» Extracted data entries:
::::
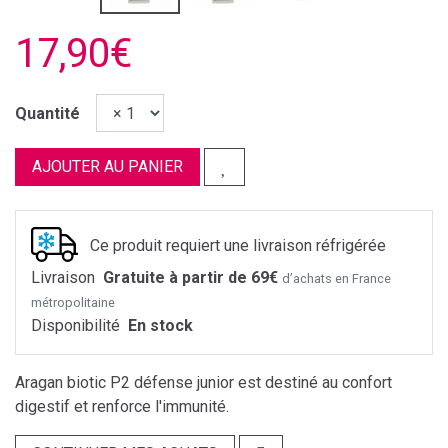
17,90€
Quantité
AJOUTER AU PANIER
Ce produit requiert une livraison réfrigérée
Livraison
Gratuite à partir de 69€
d’achats en France
métropolitaine
Disponibilité
En stock
Aragan biotic P2 défense junior est destiné au confort
digestif et renforce l'immunité.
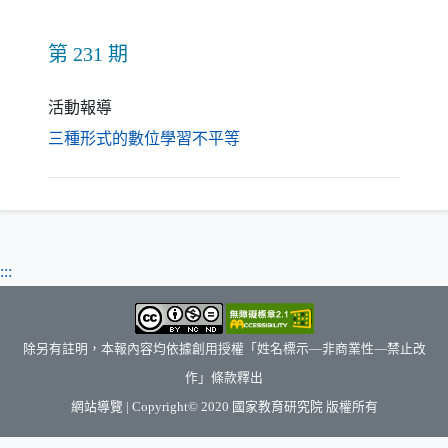
第 231 期
活動報導
（另開新視窗）
三種形式的數位學習不平等
:::
除另有註明，本報內容均依據創用授權「姓名標示—非商業性—禁止改
作」條款釋出
（另開新視窗）
網站導覽
| Copyright© 2020
國家教育研究院
版權所有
::::
» What to work on:
Without the pictures, give back the entries exactly.

» Exercise response:
17,90€
Quantité
AJOUTER AU PANIER
Ce produit requiert une livraison réfrigérée
Livraison
Gratuite à partir de 69€
d’achats en France
métropolitaine
Disponibilité
En stock
Aragan biotic P2 défense junior est destiné au confort
digestif et renforce l'immunité.
第 231 期
活動報導
（另開新視窗）
三種形式的數位學習不平等
:::
除另有註明，本報內容均依據創用授權「姓名標示—非商業性—禁止改
作」條款釋出
（另開新視窗）
網站導覽
| Copyright© 2020
國家教育研究院
版權所有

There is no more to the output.